:: Records to use ::
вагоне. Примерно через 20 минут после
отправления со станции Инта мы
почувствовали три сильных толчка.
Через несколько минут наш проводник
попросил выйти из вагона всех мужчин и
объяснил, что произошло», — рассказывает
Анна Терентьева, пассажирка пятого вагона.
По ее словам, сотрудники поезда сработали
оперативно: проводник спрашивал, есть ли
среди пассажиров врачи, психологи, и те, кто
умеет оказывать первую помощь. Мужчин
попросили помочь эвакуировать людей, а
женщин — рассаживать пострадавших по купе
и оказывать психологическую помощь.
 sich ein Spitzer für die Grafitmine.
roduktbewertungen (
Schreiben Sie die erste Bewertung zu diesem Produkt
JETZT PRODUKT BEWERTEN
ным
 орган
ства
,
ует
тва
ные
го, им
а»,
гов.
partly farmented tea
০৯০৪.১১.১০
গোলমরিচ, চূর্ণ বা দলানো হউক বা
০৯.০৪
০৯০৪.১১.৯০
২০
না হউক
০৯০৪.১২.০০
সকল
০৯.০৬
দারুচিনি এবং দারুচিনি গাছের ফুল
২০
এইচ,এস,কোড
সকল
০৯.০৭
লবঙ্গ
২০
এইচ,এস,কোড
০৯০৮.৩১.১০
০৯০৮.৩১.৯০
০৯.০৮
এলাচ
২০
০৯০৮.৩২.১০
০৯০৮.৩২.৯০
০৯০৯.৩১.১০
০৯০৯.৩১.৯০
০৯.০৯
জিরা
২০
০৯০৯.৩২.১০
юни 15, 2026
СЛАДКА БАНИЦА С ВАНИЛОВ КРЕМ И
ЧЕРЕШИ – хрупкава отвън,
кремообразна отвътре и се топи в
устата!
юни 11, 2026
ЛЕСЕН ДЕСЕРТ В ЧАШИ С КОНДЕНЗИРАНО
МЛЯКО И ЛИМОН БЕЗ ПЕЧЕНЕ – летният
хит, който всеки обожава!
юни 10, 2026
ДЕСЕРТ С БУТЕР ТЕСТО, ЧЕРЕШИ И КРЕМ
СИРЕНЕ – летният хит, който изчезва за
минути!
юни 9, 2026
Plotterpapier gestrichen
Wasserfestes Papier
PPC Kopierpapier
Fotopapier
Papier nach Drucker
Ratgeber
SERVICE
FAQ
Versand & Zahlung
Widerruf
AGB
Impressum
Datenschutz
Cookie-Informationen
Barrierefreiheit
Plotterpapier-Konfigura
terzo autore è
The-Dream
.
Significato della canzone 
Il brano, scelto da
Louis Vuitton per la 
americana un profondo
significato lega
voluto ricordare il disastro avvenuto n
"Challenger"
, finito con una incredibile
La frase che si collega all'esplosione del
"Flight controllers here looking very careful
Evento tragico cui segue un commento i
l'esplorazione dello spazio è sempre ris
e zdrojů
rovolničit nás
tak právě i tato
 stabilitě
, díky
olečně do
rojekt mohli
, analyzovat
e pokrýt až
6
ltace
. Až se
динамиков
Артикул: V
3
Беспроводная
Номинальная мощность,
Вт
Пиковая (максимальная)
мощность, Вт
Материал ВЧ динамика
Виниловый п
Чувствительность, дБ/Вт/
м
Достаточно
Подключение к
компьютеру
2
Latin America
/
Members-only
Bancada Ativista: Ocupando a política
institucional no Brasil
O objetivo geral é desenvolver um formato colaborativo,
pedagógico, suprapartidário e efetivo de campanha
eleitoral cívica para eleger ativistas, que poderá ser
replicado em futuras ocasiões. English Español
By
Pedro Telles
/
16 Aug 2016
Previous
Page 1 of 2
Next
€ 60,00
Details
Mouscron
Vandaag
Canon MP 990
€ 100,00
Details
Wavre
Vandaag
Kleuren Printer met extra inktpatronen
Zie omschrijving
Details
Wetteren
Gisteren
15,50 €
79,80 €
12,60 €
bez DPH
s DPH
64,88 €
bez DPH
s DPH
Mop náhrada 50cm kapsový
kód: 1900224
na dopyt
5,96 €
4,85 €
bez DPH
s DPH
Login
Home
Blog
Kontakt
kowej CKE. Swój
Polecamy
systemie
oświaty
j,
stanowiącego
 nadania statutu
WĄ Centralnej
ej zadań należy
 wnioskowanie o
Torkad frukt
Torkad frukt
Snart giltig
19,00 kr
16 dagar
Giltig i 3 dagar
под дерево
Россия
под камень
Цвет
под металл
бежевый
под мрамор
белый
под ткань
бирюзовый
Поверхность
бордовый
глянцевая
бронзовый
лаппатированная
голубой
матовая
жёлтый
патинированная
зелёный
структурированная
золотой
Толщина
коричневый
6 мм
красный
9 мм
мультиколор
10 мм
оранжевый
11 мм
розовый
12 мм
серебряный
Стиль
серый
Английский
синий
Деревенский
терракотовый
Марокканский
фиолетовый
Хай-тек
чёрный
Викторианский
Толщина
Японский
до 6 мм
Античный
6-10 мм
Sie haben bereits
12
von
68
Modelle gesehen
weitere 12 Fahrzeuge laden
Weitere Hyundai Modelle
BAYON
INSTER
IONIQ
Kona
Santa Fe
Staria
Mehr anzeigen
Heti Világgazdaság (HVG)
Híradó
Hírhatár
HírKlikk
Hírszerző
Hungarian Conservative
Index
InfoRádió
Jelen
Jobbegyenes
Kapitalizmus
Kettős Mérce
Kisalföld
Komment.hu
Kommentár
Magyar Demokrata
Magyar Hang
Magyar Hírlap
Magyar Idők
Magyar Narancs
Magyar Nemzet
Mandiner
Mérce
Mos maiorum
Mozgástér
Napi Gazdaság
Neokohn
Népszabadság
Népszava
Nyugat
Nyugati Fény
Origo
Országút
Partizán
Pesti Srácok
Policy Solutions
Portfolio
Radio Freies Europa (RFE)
:::
Pull out every line in the material above where "оказывать" occurs.

**Task result**
умеет оказывать первую помощь. Мужчин
и оказывать психологическую помощь.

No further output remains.